1ª parte: 7 semanas ou 49 anos (7 setes):As 7 semanas tem início com a emissão da ordem para edificar Jerusalém.
2ª parte: 62 semanas ou 434 anos ou (62 setes):Após o período de 62 semanas será morto o Messias e o povo do príncipe que há de vir destruirá a cidade e o santuário.
3ª parte: 1 semana ou 7 anos (1 sete): Eventos que apontam para os últimos dias, a Grande Tribulação, o surgimento do anticristo e a vinda de Jesus.


V - A cronologia das 70 semanas.

  Basicamente existem quatro datas apontadas como início das 70 semanas:

  a) a partir do primeiro grupo que retornou do exílio.

  O ano de 538 a.C. é o ano da profecia de Daniel (ver Dn 9:1 – “No ano primeiro de Dario, filho de Assuero, da linhagem dos medos, o qual foi constituído rei sobre o reino dos caldeus”).

  Nesse mesmo ano Ciro, o conquistador do império babilônico, emite o seguinte decreto relatado por Esdras (ver Ed 1:1-8):

  “No primeiro ano de Ciro, rei da Pérsia (para que se cumprisse a palavra do SENHOR, pela boca de Jeremias), despertou o SENHOR o espírito de Ciro, rei da Pérsia, o qual fez passar pregão por todo o seu reino, como também por escrito, dizendo: Assim diz Ciro, rei da Pérsia: O SENHOR Deus dos céus me deu todos os reinos da terra, e me encarregou de lhe edificar uma casa em Jerusalém, que está em Judá. Quem há entre vós, de todo o seu povo, seja seu Deus com ele, e suba a Jerusalém, que está em Judá, e edifique a casa do SENHOR Deus de Israel (ele é o Deus) que está em Jerusalém. E todo aquele que ficar atrás em algum lugar em que andar peregrinando, os homens do seu lugar o ajudarão com prata, com ouro, com bens, e com gados, além das dádivas voluntárias para a casa de Deus, que está em Jerusalém. Então se levantaram os chefes dos pais de Judá e Benjamim, e os sacerdotes e os levitas, com todos aqueles cujo espírito Deus despertou, para subirem a edificar a casa do SENHOR, que está em Jerusalém. E todos os que habitavam nos arredores lhes firmaram as mãos com vasos de prata, com ouro, com bens e com gado, e com coisas preciosas; além de tudo o que voluntariamente se deu. Também o rei Ciro tirou os utensílios da casa do SENHOR, que Nabucodonosor tinha trazido de Jerusalém, e que tinha posto na casa de seus deuses. Estes tirou Ciro, rei da Pérsia, pela mão de Mitredate, o tesoureiro, que os entregou contados a Sesbazar, príncipe de Judá.”

  Sesbazar é o nome babilônico de Zorobabel, o líder do primeiro retorno dos judeus à Jerusalém. A data provável do retorno é 538 a.C. quando aproximadamente 50.000 pessoas partiram com Zorobabel.[5]

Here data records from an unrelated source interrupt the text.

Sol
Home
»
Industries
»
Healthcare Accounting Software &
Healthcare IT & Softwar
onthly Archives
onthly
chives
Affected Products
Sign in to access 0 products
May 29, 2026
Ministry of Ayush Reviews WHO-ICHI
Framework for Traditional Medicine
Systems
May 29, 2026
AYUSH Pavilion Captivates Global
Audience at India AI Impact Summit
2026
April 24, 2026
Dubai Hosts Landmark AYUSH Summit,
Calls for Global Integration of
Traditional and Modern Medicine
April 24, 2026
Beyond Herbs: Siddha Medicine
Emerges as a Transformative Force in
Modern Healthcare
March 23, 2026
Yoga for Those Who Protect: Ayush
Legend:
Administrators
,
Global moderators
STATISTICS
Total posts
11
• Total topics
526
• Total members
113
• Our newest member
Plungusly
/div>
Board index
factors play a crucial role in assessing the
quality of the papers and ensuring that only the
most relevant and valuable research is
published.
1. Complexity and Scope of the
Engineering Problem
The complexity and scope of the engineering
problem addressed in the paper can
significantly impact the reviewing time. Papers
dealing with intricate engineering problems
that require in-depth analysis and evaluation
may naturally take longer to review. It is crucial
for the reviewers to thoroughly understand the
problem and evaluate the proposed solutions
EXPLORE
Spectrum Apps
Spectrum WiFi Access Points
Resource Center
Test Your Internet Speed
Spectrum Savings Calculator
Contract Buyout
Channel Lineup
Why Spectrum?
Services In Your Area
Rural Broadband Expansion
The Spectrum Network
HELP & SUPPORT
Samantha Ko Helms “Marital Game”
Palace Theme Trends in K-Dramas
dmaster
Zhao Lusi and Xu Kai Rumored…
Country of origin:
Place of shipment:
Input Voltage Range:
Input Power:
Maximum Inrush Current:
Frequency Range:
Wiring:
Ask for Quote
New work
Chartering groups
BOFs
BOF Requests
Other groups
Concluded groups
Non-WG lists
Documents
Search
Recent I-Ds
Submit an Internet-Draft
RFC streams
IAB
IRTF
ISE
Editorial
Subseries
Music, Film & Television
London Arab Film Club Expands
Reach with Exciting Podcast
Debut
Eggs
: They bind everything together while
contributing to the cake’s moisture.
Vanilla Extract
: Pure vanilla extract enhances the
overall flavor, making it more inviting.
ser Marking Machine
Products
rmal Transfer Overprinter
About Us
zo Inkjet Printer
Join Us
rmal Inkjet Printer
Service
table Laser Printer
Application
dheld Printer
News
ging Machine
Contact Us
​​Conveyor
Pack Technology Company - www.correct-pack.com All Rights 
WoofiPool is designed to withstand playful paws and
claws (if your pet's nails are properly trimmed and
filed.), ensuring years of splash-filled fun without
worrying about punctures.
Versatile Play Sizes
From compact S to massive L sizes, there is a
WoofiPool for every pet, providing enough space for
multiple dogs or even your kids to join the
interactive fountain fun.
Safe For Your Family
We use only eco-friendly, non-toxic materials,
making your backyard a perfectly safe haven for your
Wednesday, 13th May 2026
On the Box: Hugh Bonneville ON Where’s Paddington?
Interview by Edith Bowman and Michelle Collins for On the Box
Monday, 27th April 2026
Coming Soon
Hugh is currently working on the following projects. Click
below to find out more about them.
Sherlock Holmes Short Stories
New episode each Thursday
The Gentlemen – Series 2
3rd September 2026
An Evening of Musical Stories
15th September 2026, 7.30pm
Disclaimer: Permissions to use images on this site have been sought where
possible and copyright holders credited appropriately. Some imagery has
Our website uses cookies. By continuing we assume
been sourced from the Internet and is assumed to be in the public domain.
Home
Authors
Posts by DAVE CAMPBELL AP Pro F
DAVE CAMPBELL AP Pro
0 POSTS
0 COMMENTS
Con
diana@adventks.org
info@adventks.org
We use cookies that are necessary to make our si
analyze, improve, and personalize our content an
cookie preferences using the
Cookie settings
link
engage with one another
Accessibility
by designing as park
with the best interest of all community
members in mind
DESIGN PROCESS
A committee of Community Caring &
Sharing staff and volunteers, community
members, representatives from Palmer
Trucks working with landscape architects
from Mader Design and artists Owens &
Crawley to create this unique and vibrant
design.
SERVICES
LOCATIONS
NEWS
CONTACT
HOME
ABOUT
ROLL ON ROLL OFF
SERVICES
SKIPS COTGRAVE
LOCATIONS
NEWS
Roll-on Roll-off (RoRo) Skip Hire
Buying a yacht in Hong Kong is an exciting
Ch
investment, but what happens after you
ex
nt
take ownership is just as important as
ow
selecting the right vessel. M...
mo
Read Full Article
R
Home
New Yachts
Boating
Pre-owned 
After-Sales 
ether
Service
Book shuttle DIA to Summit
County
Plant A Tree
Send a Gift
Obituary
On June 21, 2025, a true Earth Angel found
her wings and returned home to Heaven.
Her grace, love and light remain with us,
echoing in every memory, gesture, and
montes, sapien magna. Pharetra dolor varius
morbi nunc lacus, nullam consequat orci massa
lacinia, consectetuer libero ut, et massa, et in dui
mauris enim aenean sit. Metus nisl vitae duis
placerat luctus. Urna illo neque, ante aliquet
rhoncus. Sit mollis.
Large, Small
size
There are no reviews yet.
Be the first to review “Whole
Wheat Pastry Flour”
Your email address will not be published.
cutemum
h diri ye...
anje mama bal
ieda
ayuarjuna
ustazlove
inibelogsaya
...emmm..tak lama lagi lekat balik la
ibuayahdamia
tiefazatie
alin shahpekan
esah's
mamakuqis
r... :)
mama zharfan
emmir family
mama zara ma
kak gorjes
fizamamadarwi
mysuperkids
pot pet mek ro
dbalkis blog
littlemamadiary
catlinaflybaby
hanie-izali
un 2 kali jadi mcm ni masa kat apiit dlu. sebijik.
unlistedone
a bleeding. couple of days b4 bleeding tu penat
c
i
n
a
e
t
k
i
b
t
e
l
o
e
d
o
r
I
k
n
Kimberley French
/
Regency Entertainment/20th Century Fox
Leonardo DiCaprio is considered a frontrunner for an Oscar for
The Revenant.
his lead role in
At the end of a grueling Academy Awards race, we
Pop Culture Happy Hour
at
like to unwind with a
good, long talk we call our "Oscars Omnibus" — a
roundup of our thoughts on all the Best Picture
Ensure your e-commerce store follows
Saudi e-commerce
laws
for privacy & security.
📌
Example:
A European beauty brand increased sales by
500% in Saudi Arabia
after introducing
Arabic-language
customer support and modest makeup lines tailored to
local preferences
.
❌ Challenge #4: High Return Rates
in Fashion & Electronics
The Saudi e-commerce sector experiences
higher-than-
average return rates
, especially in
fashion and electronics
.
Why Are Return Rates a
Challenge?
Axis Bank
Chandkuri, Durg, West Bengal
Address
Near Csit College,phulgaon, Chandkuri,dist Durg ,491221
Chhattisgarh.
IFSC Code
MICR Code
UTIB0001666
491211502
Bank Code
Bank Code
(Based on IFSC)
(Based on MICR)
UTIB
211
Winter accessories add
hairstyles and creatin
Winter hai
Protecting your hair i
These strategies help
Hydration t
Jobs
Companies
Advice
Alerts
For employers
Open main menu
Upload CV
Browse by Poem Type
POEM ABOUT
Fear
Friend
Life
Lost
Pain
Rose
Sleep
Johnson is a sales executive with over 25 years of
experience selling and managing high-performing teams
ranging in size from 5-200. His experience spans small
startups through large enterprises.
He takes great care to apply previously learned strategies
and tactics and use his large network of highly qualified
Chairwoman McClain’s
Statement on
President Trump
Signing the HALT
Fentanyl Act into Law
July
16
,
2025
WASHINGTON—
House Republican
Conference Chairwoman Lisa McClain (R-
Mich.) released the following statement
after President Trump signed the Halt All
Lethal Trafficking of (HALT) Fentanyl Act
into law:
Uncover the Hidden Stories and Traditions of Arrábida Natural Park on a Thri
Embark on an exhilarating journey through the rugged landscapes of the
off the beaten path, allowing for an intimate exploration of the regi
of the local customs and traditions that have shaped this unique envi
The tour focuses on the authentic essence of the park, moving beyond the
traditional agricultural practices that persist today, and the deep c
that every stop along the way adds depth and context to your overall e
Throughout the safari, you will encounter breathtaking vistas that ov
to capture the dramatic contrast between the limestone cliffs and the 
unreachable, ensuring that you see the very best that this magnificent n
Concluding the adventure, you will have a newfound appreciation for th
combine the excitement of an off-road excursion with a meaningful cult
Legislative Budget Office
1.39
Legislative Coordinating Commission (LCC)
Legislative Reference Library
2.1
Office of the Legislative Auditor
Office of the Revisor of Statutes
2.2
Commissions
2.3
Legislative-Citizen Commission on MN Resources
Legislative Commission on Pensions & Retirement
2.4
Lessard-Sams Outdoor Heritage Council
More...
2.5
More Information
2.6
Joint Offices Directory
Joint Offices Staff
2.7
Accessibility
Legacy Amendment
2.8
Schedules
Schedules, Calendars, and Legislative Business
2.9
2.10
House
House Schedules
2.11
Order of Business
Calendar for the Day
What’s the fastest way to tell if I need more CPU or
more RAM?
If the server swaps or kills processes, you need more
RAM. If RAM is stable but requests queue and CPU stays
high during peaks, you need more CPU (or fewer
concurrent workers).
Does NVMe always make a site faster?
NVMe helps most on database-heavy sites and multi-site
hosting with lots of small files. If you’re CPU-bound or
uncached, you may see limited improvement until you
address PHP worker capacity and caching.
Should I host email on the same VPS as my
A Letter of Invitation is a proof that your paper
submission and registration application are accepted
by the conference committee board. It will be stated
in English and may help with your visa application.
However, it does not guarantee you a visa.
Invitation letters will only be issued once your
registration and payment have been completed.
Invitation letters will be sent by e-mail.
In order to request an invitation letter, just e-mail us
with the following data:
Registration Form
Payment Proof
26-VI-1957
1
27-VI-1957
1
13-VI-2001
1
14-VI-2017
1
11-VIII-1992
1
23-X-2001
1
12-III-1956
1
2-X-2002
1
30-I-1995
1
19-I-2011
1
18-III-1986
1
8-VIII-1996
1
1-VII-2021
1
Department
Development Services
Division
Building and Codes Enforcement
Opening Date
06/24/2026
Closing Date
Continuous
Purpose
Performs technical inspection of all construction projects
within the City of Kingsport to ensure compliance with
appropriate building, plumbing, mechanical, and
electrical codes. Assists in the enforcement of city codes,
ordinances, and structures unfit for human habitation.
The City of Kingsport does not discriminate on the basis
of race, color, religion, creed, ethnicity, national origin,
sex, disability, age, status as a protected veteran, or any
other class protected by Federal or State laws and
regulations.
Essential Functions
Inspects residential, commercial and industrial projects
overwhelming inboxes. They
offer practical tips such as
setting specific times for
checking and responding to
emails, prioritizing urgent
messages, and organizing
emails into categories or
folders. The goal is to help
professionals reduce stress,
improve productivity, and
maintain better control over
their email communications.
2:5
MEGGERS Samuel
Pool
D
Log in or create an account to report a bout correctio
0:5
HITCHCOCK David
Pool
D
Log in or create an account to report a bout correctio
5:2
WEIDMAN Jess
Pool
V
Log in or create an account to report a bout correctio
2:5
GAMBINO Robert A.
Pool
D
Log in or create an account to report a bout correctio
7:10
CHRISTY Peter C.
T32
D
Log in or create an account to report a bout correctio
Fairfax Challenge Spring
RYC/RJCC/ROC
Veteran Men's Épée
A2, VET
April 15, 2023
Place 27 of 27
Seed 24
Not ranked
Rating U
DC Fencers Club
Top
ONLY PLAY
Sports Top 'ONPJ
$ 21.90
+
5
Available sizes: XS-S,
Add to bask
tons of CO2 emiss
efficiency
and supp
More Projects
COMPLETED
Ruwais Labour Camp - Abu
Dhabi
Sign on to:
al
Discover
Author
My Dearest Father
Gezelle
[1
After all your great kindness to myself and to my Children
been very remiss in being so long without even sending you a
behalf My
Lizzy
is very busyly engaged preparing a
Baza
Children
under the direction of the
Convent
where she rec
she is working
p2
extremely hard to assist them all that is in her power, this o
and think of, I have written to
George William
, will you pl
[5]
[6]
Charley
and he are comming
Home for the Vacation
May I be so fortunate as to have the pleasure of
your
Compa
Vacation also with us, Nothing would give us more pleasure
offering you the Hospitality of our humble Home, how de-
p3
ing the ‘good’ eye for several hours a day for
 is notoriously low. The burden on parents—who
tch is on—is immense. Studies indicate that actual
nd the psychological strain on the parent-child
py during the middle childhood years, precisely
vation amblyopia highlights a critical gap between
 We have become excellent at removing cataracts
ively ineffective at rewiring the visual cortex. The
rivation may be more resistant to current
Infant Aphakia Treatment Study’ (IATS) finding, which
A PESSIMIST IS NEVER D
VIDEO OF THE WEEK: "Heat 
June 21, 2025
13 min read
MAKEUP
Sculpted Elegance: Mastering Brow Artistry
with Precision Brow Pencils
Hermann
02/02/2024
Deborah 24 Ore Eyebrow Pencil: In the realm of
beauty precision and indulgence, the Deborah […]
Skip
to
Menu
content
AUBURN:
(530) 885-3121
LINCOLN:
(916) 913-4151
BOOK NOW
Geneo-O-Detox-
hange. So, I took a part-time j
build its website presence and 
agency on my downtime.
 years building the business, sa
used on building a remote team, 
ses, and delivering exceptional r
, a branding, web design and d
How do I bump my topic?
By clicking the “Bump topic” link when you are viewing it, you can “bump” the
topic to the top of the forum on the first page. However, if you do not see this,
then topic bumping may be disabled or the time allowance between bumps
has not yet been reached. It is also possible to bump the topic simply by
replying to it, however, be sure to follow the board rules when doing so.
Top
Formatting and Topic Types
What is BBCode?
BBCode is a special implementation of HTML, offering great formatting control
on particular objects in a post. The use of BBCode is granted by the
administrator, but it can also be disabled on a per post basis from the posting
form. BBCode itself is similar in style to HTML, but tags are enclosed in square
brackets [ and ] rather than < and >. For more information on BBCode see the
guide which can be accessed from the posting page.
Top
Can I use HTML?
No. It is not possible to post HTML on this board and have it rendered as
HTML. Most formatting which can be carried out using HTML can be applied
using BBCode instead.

  A aparente discrepância nos nomes do rei persa entre Daniel e Esdras, o primeiro cita Dario como rei medo e o segundo Ciro como rei persa, é colocada pelos historiadores da seguinte forma:

  1) Dario e Ciro são as mesmas pessoas. Dario é o nome medo, enquanto Ciro é o nome persa.

  2) Ciro e Dario governavam juntos. Ciro como o rei do império medo-persa em campanha militar enquanto Dario governava a Babilônia.

  A partir então de 538 a.C. temos os seguintes cálculos:

Início das 7 semanas: 538 a.C.A partir do edito de Ciro para o retorno dos judeus;
7 semanas (49 anos): 538 a.C. até 489 a.C.
62 semanas (434 anos) : 489 a.C. até 55 a.C.
desde a saída da ordem para restaurar, e para edificar a Jerusalém, até ao Messias, o Príncipe, haverá sete semanas, e sessenta e duas semanas; as ruas e o muro se reedificarão, mas em tempos angustiosos.
Após as 62 semanas: a partir de 55 a.C.E depois das sessenta e duas semanas será cortado o Messias, mas não para si mesmo; e o povo do príncipe, que há de vir, destruirá a cidade e o santuário, e o seu fim será com uma inundação; e até ao fim haverá guerra; estão determinadas as assolações.
Início da última semanaEssa parte da profecia acontecerá nos eventos escatológicos da segunda vinda de Jesus.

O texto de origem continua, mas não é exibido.